すると主戦場はフィークス州で決まりか、魔獣が大量発生するとしたらむしろ危険なのは西や北に魔獣の森を背負ってるフェルティリータ連合や貴族派の領地なのだが、たぶんヤツらは躊躇しない、あちらもまた死なばもろともか?
「陛下、フィークス州の境界近辺には会戦に適した場所がないはず、我が領アキントゥスであればボース州に対して広く展開が可能でございます」
声を上げたのはアキントゥス州領主エドワーズ・アンヴィル侯爵だ。
確かにアキントゥス州は領地の大半が森林だから市街地での戦いよりはマシか。特別に国王側が有利になるわけでは無いが一般の領民が巻き込まれない点は評価する。

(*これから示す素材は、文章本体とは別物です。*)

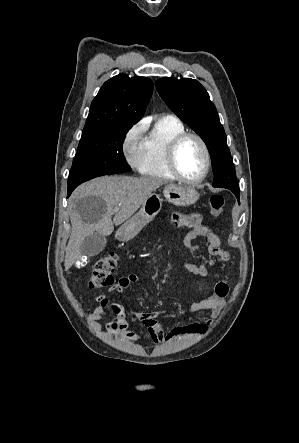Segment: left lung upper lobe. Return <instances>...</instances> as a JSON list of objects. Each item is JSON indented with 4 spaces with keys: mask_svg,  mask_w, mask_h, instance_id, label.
Listing matches in <instances>:
<instances>
[{
    "mask_svg": "<svg viewBox=\"0 0 299 443\" xmlns=\"http://www.w3.org/2000/svg\"><path fill=\"white\" fill-rule=\"evenodd\" d=\"M169 108L205 142L211 155L214 187L239 189L225 131L209 94L196 80L167 77L156 81Z\"/></svg>",
    "mask_w": 299,
    "mask_h": 443,
    "instance_id": "5c2ea615",
    "label": "left lung upper lobe"
}]
</instances>
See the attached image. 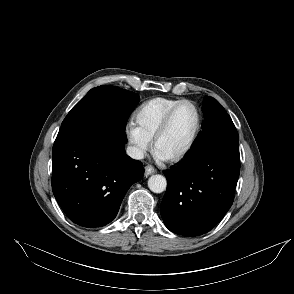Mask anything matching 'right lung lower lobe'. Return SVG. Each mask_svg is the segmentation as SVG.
I'll return each mask as SVG.
<instances>
[{
  "label": "right lung lower lobe",
  "instance_id": "right-lung-lower-lobe-1",
  "mask_svg": "<svg viewBox=\"0 0 294 294\" xmlns=\"http://www.w3.org/2000/svg\"><path fill=\"white\" fill-rule=\"evenodd\" d=\"M101 103L112 98L98 89ZM125 129L112 127L57 137L52 155V189L62 210L83 227H101L117 215L129 187L144 168L125 154Z\"/></svg>",
  "mask_w": 294,
  "mask_h": 294
}]
</instances>
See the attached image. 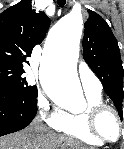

「左様か、しかしヤツらと行き違いになるのではないか?」
「陛下、その時はフェルティリータに攻め込むまでのこと、ヤツらの城を落とせば慌てて戻って来ることでしょう」
ニヤリとするエドワーズ。
「なるほど、魔獣もそこに来れば被害は更に抑えられるか」
国王も頷く
「王国の一部が魔獣の森に沈むのは耐え難くはありますが、それもまたヤツらの自業自得、私もエドワーズの考えに賛成いたしますぞ」
アナステシアス・アクロイド公爵が賛同すると小領地の領主たちも従った。
「にゃあ、意見を具申するにゃん」
オレの声に全員がこちらを見た。
○王都タリス 城壁内 官庁街 王国軍総司令部 車寄せ
王宮での会合を終えたオレはその足で王国軍の司令部に向かった。オレが建て直した司令部は威風堂々としていてかつての様な卑屈さは感じない。
「おお、マコト、来てくれたか」
出迎えてくれたのはドゥーガルド副司令だ。そのままハリエットがいる執務室に通された。今度は猫耳たちとリーリも同席する。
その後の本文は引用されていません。